Zug – Eine Festschrift zum 125-Jahr-Jubiläum der Untermüli, einem markanten Industriebau an der SBB-Strecke von Zug nach Zürich, war nicht vorgesehen. Die Mieterschaft wollte diese Leerstelle jedoch unbedingt füllen. Die Zuger Journalistin Sabine Windlin erklärte den zahlreich Anwesenden des Jubiläumsanlasses am Freitag (30.Juni 2023), wieso diese Festschrift eine Notwendigkeit war.

Sie tat dies auf der Rampe der «Untermüli». Diese ist ein Industriebau aus dem Jahre 1898. Den Standort wählten die Erbauer bewusst. Sie nahmen in Zug die erst zweite, elektrisch betriebene Mühle der Schweiz in Betrieb. Mit Lorzenstrom. Das Getreide war mit der Bahn einfach und sehr effizient in die Mühle zu transportieren. Das Endprodukt, das gemahlene Mehl, liess das Unternehmen auf dem gleichen Weg verschicken. Der Transport auf der Strasse war damals nicht vorgesehen, denn der Mühle fehlte 1898 der Anschluss an die Baarerstrasse. Das ist natürlich längst Geschichte.
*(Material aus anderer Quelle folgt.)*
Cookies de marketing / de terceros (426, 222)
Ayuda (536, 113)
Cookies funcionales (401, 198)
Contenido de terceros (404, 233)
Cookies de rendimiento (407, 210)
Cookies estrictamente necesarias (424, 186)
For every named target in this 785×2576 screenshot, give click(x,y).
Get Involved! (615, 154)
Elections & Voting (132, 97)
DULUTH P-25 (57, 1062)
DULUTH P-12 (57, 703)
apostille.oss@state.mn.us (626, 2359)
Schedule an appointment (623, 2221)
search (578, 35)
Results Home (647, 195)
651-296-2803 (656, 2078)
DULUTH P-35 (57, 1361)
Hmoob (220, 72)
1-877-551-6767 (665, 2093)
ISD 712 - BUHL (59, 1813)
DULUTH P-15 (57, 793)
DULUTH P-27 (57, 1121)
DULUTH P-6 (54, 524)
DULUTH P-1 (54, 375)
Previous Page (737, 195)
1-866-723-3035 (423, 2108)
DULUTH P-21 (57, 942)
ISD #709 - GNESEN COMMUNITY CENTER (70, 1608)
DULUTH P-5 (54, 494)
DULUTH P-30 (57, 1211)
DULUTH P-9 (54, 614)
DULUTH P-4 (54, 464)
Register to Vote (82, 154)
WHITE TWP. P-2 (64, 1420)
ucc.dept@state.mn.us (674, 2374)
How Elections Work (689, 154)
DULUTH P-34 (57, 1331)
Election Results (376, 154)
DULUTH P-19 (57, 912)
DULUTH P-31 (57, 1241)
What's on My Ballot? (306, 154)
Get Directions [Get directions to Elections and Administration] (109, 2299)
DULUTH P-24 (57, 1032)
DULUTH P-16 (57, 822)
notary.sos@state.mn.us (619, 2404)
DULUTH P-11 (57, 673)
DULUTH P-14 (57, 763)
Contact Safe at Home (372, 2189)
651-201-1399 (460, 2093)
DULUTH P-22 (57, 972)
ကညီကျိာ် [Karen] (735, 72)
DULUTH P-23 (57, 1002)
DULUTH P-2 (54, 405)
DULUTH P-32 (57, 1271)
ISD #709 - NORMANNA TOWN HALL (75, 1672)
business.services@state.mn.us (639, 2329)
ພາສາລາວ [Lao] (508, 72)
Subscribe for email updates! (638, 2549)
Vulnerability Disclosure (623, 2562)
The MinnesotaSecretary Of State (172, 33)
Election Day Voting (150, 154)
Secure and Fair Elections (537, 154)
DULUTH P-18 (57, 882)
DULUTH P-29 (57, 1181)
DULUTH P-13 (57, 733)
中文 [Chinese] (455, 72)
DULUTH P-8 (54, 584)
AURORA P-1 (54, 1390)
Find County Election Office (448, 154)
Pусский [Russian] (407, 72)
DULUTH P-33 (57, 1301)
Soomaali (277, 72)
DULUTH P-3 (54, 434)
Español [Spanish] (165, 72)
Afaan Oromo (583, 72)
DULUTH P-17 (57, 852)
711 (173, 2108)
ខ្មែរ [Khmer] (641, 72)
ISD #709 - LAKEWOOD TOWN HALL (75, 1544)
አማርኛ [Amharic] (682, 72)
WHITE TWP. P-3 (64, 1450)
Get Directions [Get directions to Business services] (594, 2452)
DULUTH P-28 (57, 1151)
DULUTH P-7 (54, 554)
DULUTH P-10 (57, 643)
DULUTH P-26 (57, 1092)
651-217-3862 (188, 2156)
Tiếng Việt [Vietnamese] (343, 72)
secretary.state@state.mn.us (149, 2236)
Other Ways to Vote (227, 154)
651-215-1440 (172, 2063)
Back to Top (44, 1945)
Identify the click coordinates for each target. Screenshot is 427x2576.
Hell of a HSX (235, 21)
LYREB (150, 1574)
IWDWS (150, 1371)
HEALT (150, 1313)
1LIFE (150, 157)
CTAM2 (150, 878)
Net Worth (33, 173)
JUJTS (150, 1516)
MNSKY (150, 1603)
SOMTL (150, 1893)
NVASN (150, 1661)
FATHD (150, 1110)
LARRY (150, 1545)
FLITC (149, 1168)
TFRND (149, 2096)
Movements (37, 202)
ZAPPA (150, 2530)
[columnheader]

Doch für Windlin hat diese Untermüli einen fast schon mystischen Charakter. Sie schreibt von der «Traumfabrik», die dort entstanden sei. Mehr noch, sie sagte, dass die aktuellen Nutzer «an einem exklusiven Ort» wirken könnten. Die Ode an diesen Ort dreht Sabine Windlin denn auch weiter: «Wir lieben die Patina und den Charme dieses grosszügigen Backsteinbaus mit den unverwechselbaren Treppengiebeln und dem grossflächigen Satteldach.»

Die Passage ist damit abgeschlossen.